Subtle attempts to undermine the reality of the Resurrection are not new. At the turn of the 20th century, some theologians advanced the idea that the Resurrection was not Christ coming back to life and stepping out of his tomb, but Christ taking on an immortal life in heaven.

About 30 years ago the Swiss Jesuit, Hans Küng, put forward the argument that the Resurrection was not a supernatural event, but a kind of spiritual awakening among the disciples who felt that in some way the Jesus they knew was still alive.

What does the Catholic Church say to these reinterpretations? It declares what it has believed from the beginning: Jesus Christ rose from the dead. His Resurrection was a real event. A host of witnesses—over 500 according to the New Testament—testified that they saw the Risen Christ physically present among them. For 2000 years the Catholic Church has taught that the Resurrection of Christ is a historical fact, as true as the fact that George Washington climbed into a boat to cross the Delaware.

That said, there is another dimension to the Resurrection. No human being saw Christ rise from the dead. No one witnessed the moment when his human body was transformed into his glorified immortal body. So, while the Church asserts that the Resurrection is the central truth of our faith, she also confesses that it is a great mystery, which the human mind cannot understand.
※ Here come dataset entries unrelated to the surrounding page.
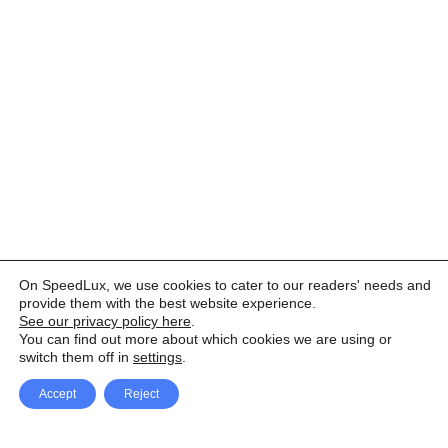
On SpeedLux, we use cookies to cater to our readers' needs and
provide them with the best website experience.
See our privacy policy here
.
You can find out more about which cookies we are using or
switch them off in
settings
.
Accept
Reject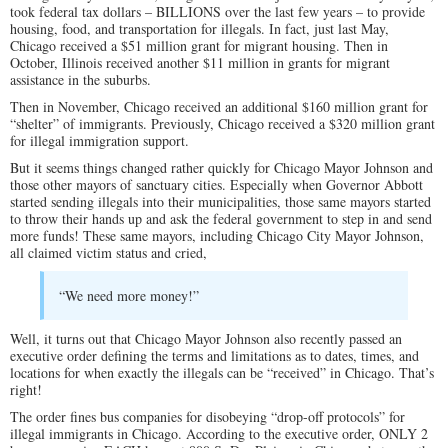
took federal tax dollars – BILLIONS over the last few years – to provide
housing, food, and transportation for illegals. In fact, just last May,
Chicago received a $51 million grant for migrant housing. Then in
October, Illinois received another $11 million in grants for migrant
assistance in the suburbs.
Then in November, Chicago received an additional $160 million grant for
“shelter” of immigrants. Previously, Chicago received a $320 million grant
for illegal immigration support.
But it seems things changed rather quickly for Chicago Mayor Johnson and
those other mayors of sanctuary cities. Especially when Governor Abbott
started sending illegals into their municipalities, those same mayors started
to throw their hands up and ask the federal government to step in and send
more funds! These same mayors, including Chicago City Mayor Johnson,
all claimed victim status and cried,
“We need more money!”
Well, it turns out that Chicago Mayor Johnson also recently passed an
executive order defining the terms and limitations as to dates, times, and
locations for when exactly the illegals can be “received” in Chicago. That’s
right!
The order fines bus companies for disobeying “drop-off protocols” for
illegal immigrants in Chicago. According to the executive order, ONLY 2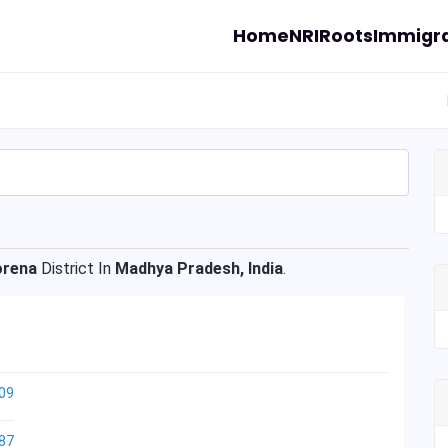
Home
NRI
Roots
Immigra
rena
District In
Madhya Pradesh, India
.
09
87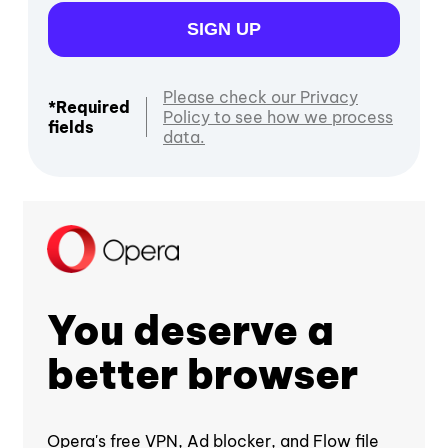
SIGN UP
Please check our Privacy
*Required
Policy to see how we process
fields
data.
You deserve a
better browser
Opera's free VPN, Ad blocker, and Flow file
Why do some clergy and theologians, including a few who describe themselves as Catholic, tap dance around the Resurrection, trying to reduce it from the great miracle and absolute mystery that it is to something fuzzy and decidedly not supernatural? Rather than speculate on motives, let’s follow the revisionists’ arguments and see where they lead.
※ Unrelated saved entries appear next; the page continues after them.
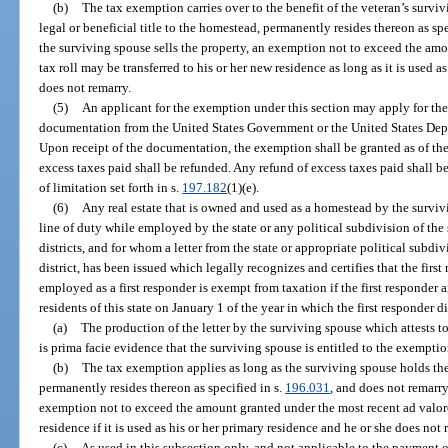
(b)
The tax exemption carries over to the benefit of the veteran’s survi
legal or beneficial title to the homestead, permanently resides thereon as spe
the surviving spouse sells the property, an exemption not to exceed the am
tax roll may be transferred to his or her new residence as long as it is used a
does not remarry.
(5)
An applicant for the exemption under this section may apply for th
documentation from the United States Government or the United States Depar
Upon receipt of the documentation, the exemption shall be granted as of the 
excess taxes paid shall be refunded. Any refund of excess taxes paid shall b
of limitation set forth in s.
197.182
(1)(e).
(6)
Any real estate that is owned and used as a homestead by the survivi
line of duty while employed by the state or any political subdivision of the 
districts, and for whom a letter from the state or appropriate political subdivi
district, has been issued which legally recognizes and certifies that the first
employed as a first responder is exempt from taxation if the first responder
residents of this state on January 1 of the year in which the first responder d
(a)
The production of the letter by the surviving spouse which attests to 
is prima facie evidence that the surviving spouse is entitled to the exemptio
(b)
The tax exemption applies as long as the surviving spouse holds the 
permanently resides thereon as specified in s.
196.031
, and does not remarry
exemption not to exceed the amount granted under the most recent ad valore
residence if it is used as his or her primary residence and he or she does not 
(c)
As used in this subsection only, and not applicable to the payment o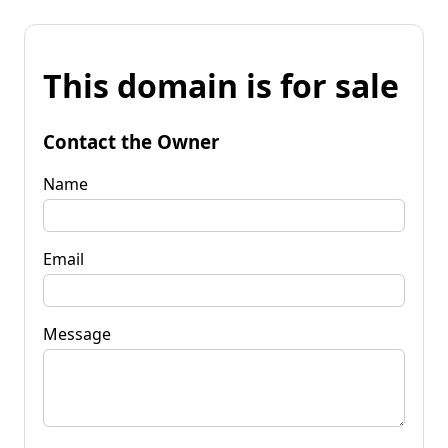
This domain is for sale
Contact the Owner
Name
Email
Message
The theories we’ve already mentioned may start out as attempts to understand the unfathomable mystery of the Resurrection, but they end up reducing it, minimalizing it. 

The theories about the Resurrection we mentioned at the outset of this article all have one thing in common: the way their proponents see it, on that first Easter Sunday, Jesus Christ was still dead. Hans Küng does not suggest that Christ actually came out of the grave; he says that after the terrible events of Good Friday, the apostles consoled themselves with the happy thought that somehow Jesus was still alive. But this theory that Christ’s “real” Resurrection was the passage of his soul to heaven leaves his body dead and decomposing in the tomb.
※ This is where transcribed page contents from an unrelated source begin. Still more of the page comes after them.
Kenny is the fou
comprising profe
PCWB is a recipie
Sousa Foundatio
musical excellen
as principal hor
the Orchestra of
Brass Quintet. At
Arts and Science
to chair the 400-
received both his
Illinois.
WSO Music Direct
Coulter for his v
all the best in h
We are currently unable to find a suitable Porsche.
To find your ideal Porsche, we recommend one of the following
That these theories diminish the Resurrection from a miracle to a nice feeling is obvious. But these theories do something much worse: they reduce Christ from the Son of God, the Second Person of the Blessed Trinity, to a good man and a wise teacher — on par with Ralph Waldo Emerson. And that is the real trouble behind these attempts to recast, or update, or simplify the Resurrection: they take away from the world what the world desperately needs—a divine Redeemer—and gives the world instead a teacher of ethics.

Teaching is a splendid profession, and ethics are a wonderful thing, but they pale to insignificance beside God-made-man who by His death on the cross reconciles us to His Father, and by His rising from the dead throws open for us the gates of Heaven.

All the evangelists tell us on that Sunday morning the tomb where Jesus’ body had been laid was empty. An empty grave is no proof of resurrection, yet there was something about the condition of the tomb and the linens in which the body of Jesus had been wrapped for burial that convinced St. Peter and St. John that Christ had risen from the dead.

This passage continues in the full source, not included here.